Выбрать главу

На деле инженер — я. Кроме того, мне удалось приучить капитана Веньяина к марихуане. Организм горзуни слабее человеческого, так что капитан завяз по уши, что, между прочим, объясняет отчасти запущенность корабля и разболтанность экипажа. При плохом руководстве не может быть хорошей постановки дела, это общеизвестно.

У меня по спине пробежал холодок.

— Зачем? — спросила шепотом Кэтрин.

— Жду подходящего случая, — ответил он. — В неполадках с двигателями повинен не кто иной, как я. Горзуни считают, что корабль старый и никуда не годится, и убедил их в этом тоже я. Но, если понадобится, я за неделю сделаю из него конфетку. Долго ждать нельзя. Рано или поздно кто-нибудь скажет горзуни, что корабельное оборудование испорчено намеренно. Поэтому я и подыскиваю себе двоих помощников, которые разбирались бы в технике и хотели бы продолжить войну.
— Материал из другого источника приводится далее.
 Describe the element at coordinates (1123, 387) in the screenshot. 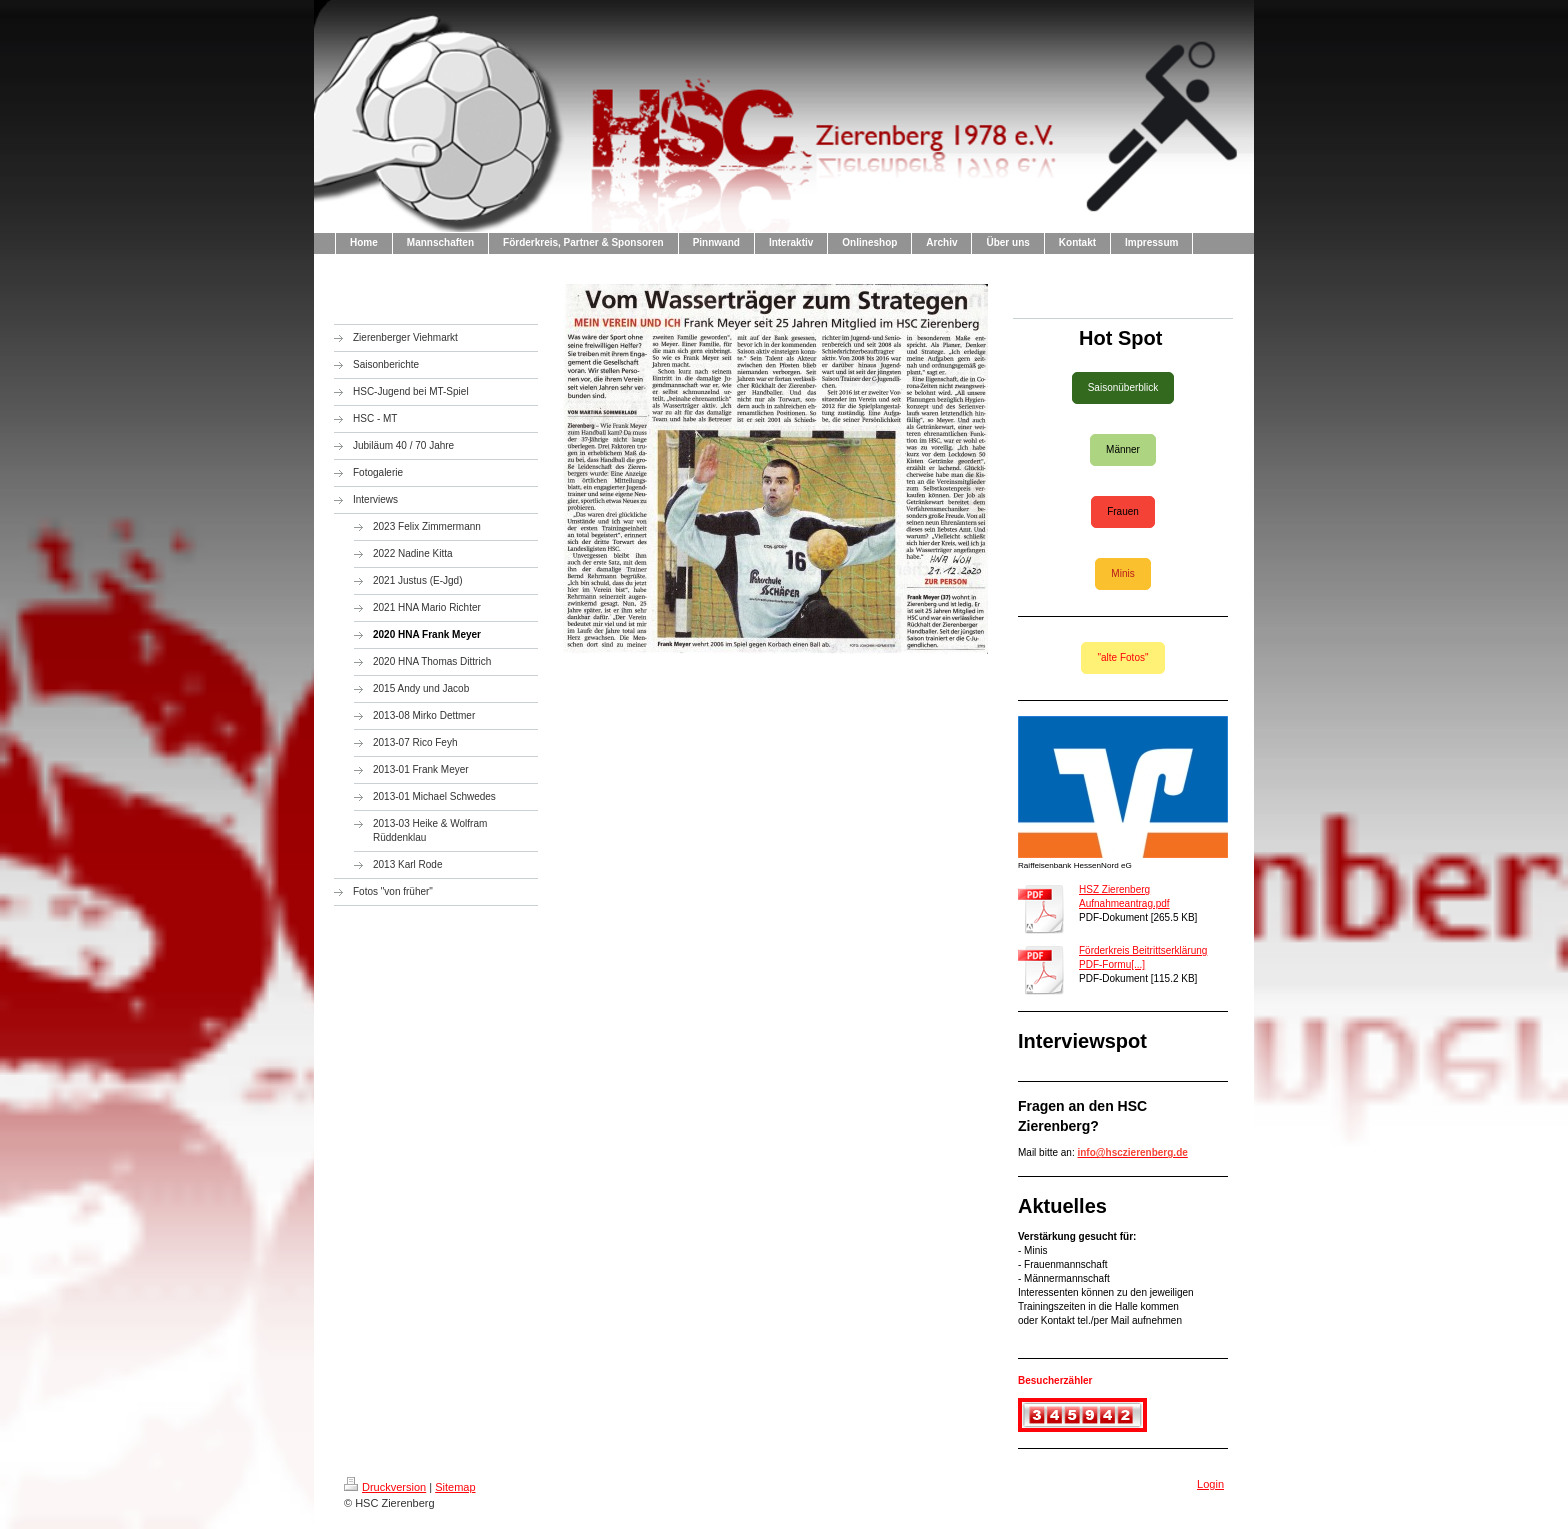 I see `Saisonüberblick` at that location.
Думаю, вы мне подойдете. Если я ошибаюсь, — он пожал плечами, — что ж, ступайте и наябедничайте на меня. Но если вас не прельщает жизнь, вернее, существование на Горзуне, вы поможете мне захватить корабль!

Я молча смотрел на него. Было нечто жуткое в том, как жадно мы прислушивались к его словам. Страшно, конечно, страшно. На лице моем выступил пот, руки сделались холодными. Но я пойду за ним. Клянусь небом, я пойду за ним!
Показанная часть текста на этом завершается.